Pakistan’s Minister of State for Finance and Revenue highlighted the critical role that robust social registry and digital payment system played in providing support to households as the country responded to devastating floods. Pakistan is also prioritizing programs that will help beneficiaries graduate from government transfers and is working with non-profit organizations that will provide skills training in entrepreneurship for women and youth. 

For more information, please click here to read the conclave summary.

AM Human Capital Ministerial Conclave

[Photo: Mari Pangestu, World Bank Managing Director for Development Policy and Partnerships; Josh Tetrick, Co-founder & CEO, Eat Just, Inc.; Oulimata Sarr, Minister of Economy, Planning and Cooperation, Senegal; Mamta Murthi, Vice President for Human Development and moderator Shakuntala Santhiran at the 2022 Annual Meetings Human Capital Ministerial Conclave Open Event.] 

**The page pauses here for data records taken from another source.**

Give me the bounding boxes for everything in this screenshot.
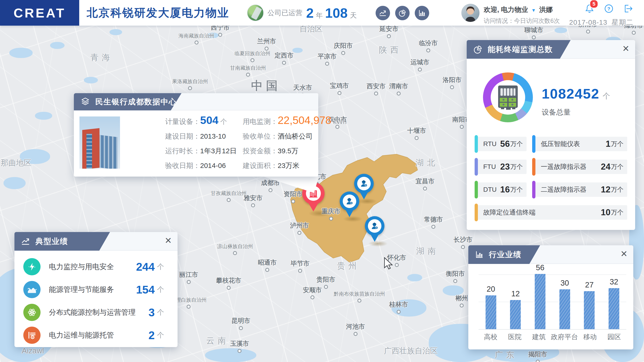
bar-column[interactable]: 20 bbox=[479, 285, 502, 329]
bar-column[interactable]: 12 bbox=[504, 289, 527, 329]
site-pin-tail bbox=[307, 202, 320, 212]
legend-item[interactable]: 低压智能仪表1万个 bbox=[533, 137, 627, 151]
close-icon[interactable]: × bbox=[621, 248, 627, 259]
map-label-text: 海南藏族自治州 bbox=[178, 32, 214, 39]
worker-pin[interactable] bbox=[365, 216, 384, 242]
bar-chart-icon[interactable] bbox=[415, 6, 429, 20]
city-label: 甘南藏族自治州 bbox=[230, 64, 266, 77]
energy-panel-title: 能耗终端监测总数 bbox=[488, 44, 553, 55]
site-field: 建设日期：2013-10 bbox=[165, 132, 237, 141]
performance-row[interactable]: 电力运维与能源托管2个 bbox=[23, 326, 164, 344]
city-dot-icon bbox=[374, 92, 378, 96]
worker-pin[interactable] bbox=[340, 192, 359, 217]
trend-chart-icon[interactable] bbox=[376, 6, 390, 20]
bar-column[interactable]: 30 bbox=[553, 278, 576, 329]
bar-column[interactable]: 32 bbox=[602, 278, 626, 329]
city-dot-icon bbox=[586, 30, 590, 34]
city-dot-icon bbox=[387, 34, 391, 38]
operating-days: 108 bbox=[325, 5, 348, 21]
performance-unit: 个 bbox=[157, 308, 164, 317]
bar bbox=[510, 300, 521, 329]
site-field: 投资金额：39.5万 bbox=[243, 146, 347, 156]
city-label: 十堰市 bbox=[407, 126, 426, 140]
city-dot-icon bbox=[266, 268, 269, 272]
user-name: 洪娜 bbox=[539, 6, 553, 13]
city-label: 揭阳市 bbox=[528, 350, 547, 362]
chevron-down-icon[interactable]: ▼ bbox=[530, 8, 537, 13]
performance-unit: 个 bbox=[157, 285, 164, 294]
worker-icon bbox=[343, 194, 356, 208]
map-label-text: 广西壮族自治区 bbox=[384, 346, 438, 356]
legend-item[interactable]: 一遥故障指示器24万个 bbox=[533, 160, 627, 174]
legend-value: 1 bbox=[606, 139, 610, 149]
header-right-block: 5 ? 2017-08-13 星期二 bbox=[569, 3, 633, 27]
bar-column[interactable]: 56 bbox=[528, 263, 552, 329]
pie-chart-icon[interactable] bbox=[395, 6, 410, 20]
worker-pin-ball bbox=[365, 216, 384, 236]
city-label: 西安市 bbox=[367, 82, 386, 96]
city-dot-icon bbox=[358, 299, 362, 302]
industry-performance-panel: 行业业绩 × 201256302732 高校医院建筑政府平台移动园区 bbox=[468, 245, 633, 350]
legend-unit: 万个 bbox=[611, 162, 624, 171]
water-patch bbox=[84, 77, 98, 84]
site-field-unit: kWh bbox=[333, 118, 347, 126]
city-label: 毕节市 bbox=[291, 259, 310, 273]
site-field-label: 验收单位： bbox=[243, 132, 278, 141]
city-label: 常德市 bbox=[424, 215, 443, 229]
city-label: 丽江市 bbox=[179, 270, 198, 284]
welcome-text: 欢迎, 电力物业 bbox=[484, 6, 528, 13]
bar bbox=[535, 274, 546, 329]
popup-title: 民生银行成都数据中心 bbox=[95, 97, 177, 107]
performance-row[interactable]: 能源管理与节能服务154个 bbox=[23, 281, 164, 298]
city-dot-icon bbox=[396, 310, 400, 314]
legend-name: 二遥故障指示器 bbox=[541, 185, 601, 194]
city-dot-icon bbox=[418, 68, 422, 72]
map-label-text: 湖南 bbox=[416, 245, 439, 256]
performance-row[interactable]: 电力监控与用电安全244个 bbox=[23, 258, 164, 275]
map-label-text: 青海 bbox=[90, 52, 113, 63]
region-label: 广东 bbox=[495, 349, 518, 360]
legend-item[interactable]: 二遥故障指示器12万个 bbox=[533, 182, 627, 197]
map-label-text: 资阳市 bbox=[284, 190, 302, 198]
legend-unit: 万个 bbox=[611, 208, 624, 217]
legend-color-bar bbox=[532, 158, 536, 176]
legend-item[interactable]: RTU56万个 bbox=[475, 137, 526, 151]
help-icon[interactable]: ? bbox=[604, 4, 614, 14]
map-label-text: 云南 bbox=[206, 335, 229, 346]
region-label: 湖北 bbox=[416, 157, 438, 168]
water-patch bbox=[554, 28, 567, 33]
water-patch bbox=[35, 112, 52, 120]
map-label-text: 那曲地区 bbox=[1, 158, 32, 168]
map-label-text: 凉山彝族自治州 bbox=[217, 243, 253, 250]
device-legend: RTU56万个低压智能仪表1万个FTU23万个一遥故障指示器24万个DTU16万… bbox=[475, 137, 627, 220]
city-dot-icon bbox=[239, 326, 243, 330]
notification-bell-icon[interactable]: 5 bbox=[584, 3, 594, 15]
city-dot-icon bbox=[251, 203, 255, 207]
water-patch bbox=[50, 42, 64, 49]
logo-block[interactable]: CREAT bbox=[0, 0, 79, 26]
map-label-text: 洛阳市 bbox=[443, 76, 462, 84]
performance-label: 电力运维与能源托管 bbox=[49, 330, 114, 340]
performance-label: 能源管理与节能服务 bbox=[49, 285, 114, 294]
user-welcome-line[interactable]: 欢迎, 电力物业 ▼ 洪娜 bbox=[484, 5, 560, 14]
performance-count: 244 bbox=[136, 260, 155, 273]
legend-item[interactable]: DTU16万个 bbox=[475, 182, 526, 197]
map-label-text: 陕西 bbox=[379, 44, 402, 56]
map-label-text: 湖北 bbox=[416, 157, 438, 168]
close-icon[interactable]: × bbox=[165, 235, 172, 246]
legend-item[interactable]: FTU23万个 bbox=[475, 160, 526, 174]
legend-name: DTU bbox=[483, 186, 500, 193]
city-label: 运城市 bbox=[410, 58, 430, 72]
close-icon[interactable]: × bbox=[622, 43, 629, 54]
legend-item[interactable]: 故障定位通信终端10万个 bbox=[475, 205, 627, 220]
map-label-text: 昭通市 bbox=[258, 258, 277, 267]
legend-name: 低压智能仪表 bbox=[541, 140, 606, 148]
logout-icon[interactable] bbox=[623, 4, 633, 14]
city-label: 聊城市 bbox=[524, 26, 543, 39]
legend-value: 56 bbox=[500, 139, 510, 149]
performance-row[interactable]: 分布式能源控制与运营管理3个 bbox=[23, 304, 164, 321]
user-avatar[interactable] bbox=[461, 4, 480, 22]
city-dot-icon bbox=[218, 33, 222, 37]
map-label-text: 临汾市 bbox=[419, 39, 438, 47]
bar-column[interactable]: 27 bbox=[578, 280, 601, 329]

Supporting Sustainable, Nutritious, and Affordable Food Systems

Governments can support sustainable, nutritious, and affordable food systems in a range of ways, including through technology transfer, financing, agricultural extension, skills development, and, importantly, by avoiding universal subsidies and trade restrictions. For instance, the Minister of Economy, Planning and Cooperation of Senegal, who is also the current Chair of the Human Capital Network, explained that Senegal employs a five-pronged approach, including policies on land access that focus on a value chain approach, creating “agri-poles” or regions that specialize in the production of certain crops; skills training in water and energy resource management for farmers; advancing financing for adaptation measures and agri-insurance;  improving access to markets; and supporting basic infrastructure and data sharing. The Minister also emphasized the need to decrease post-harvest losses. 

Angola’s Minister of Economy and Planning shared the country’s experience in implementing a school lunch program to address high rates of chronic child malnutrition. School lunches are sourced from local farmers thereby helping support the rural economy. Similarly in Timor-Leste, the government is addressing micro-nutrient deficiencies in children by allocating a $10 million annual fund for the next five years. The country is also providing monthly payments to families with pregnant women and children up to the age of six and children living with disabilities through the ‘Mother’s Purse - New Generation’ cash transfer program.

To support our clients in these unprecedented times, $30 billion out of the $170 billion World Bank surge in financing commitments has been pledged towards food security, providing immediate response but also strengthening food systems to build resilience in the long term.
David Malpass
World Bank President, 2022 Annual Meetings Human Capital Ministerial Conclave.

To inspire a broader audience to address threats to human capital, an open-door panel with the World Bank’s Managing Director for Development Policy and Partnerships Mari Pangestu,  Mamta Murthi, World Bank’s Vice President for Human Development,  Oulimata Sarr, Senegal’s Minister of Economy, Planning and Cooperation, and Josh Tetrick, Co-founder & CEO of Eat Just, Inc. shared key takeaways from the Conclave as well as discussed solutions to tackle the food and nutrition crisis, particularly as climate change threatens global agricultural productivity. 

The need for local partnerships and innovations was a recurring theme as Minister Sarr shared how Senegal’s school meal program collaborates with community farmers to feed pupils. As countries design interventions specific to their contexts, Ms. Pangestu ended on a crucial point: “we need to be realistic and innovative as countries face resource constraints and deal with multiple overlapping crises.”